オンボードの映像では、メインストレートを走行するルイス・ハミルトンのダッシュディスプレイに“Marker”という文字がはっきりと表示されている。この時点で、ハミルトンはステアリングホイールを手前に引き、コーナーに入ると押し出している。同時に、前輪が真っ直ぐになり、傾斜しているように見える。これはシステムがトー角を変更していることを示唆している。

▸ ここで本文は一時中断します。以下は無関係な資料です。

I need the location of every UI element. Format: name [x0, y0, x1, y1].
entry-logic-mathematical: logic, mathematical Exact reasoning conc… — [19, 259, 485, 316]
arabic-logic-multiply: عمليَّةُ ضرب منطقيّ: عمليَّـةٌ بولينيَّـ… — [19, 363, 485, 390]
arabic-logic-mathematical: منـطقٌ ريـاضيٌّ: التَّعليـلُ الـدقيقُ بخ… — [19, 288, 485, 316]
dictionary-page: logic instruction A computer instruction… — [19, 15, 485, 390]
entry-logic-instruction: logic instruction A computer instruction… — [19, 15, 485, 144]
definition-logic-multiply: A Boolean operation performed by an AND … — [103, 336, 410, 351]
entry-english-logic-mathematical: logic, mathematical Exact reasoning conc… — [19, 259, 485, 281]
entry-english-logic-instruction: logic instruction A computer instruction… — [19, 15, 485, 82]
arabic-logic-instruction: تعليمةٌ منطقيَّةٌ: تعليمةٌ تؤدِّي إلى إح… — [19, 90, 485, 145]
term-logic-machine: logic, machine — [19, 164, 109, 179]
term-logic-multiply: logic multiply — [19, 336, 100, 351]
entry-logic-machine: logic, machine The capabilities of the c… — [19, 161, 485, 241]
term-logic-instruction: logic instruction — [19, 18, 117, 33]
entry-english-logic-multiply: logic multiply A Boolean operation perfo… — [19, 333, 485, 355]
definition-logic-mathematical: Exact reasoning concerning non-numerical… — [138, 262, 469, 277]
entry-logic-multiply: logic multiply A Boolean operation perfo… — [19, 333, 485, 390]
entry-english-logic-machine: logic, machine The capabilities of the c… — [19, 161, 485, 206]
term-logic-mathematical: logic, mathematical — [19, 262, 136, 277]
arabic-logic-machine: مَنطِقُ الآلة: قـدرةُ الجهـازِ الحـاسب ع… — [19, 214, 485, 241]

このようなシステムは、サスペンションジオメトリーを規定する技術規制の第10.2項に違反していると考えられている。

「ステアリングホイールが固定された状態で、各ホイール中心位置とその回転軸の方向は、サスペンションの主要垂直方向トラベルの機能により完全にまた独自に定義されなければならない。ただし、さらに自由になる度合いを故意に提供することのない合理的なコンプライアンス効果については除く」

「サスペンションシステムの仕様構成を変更する、あるいは性能に影響を及ぼすことが可能な動力装置は、それがいかなるサスペンションシステムのどの部分であっても、一切禁止される」

トー角の変更には、安定性、ハンドリングの改善、ストレートでの抵抗の減少、タイヤの摩耗の減少など、多くの明らかな利点がある。

実際、1つの理論としてシステムが空力の利点とは対照的にタイヤがストレートで冷えるのを防ぐことを目的としていると指摘されている。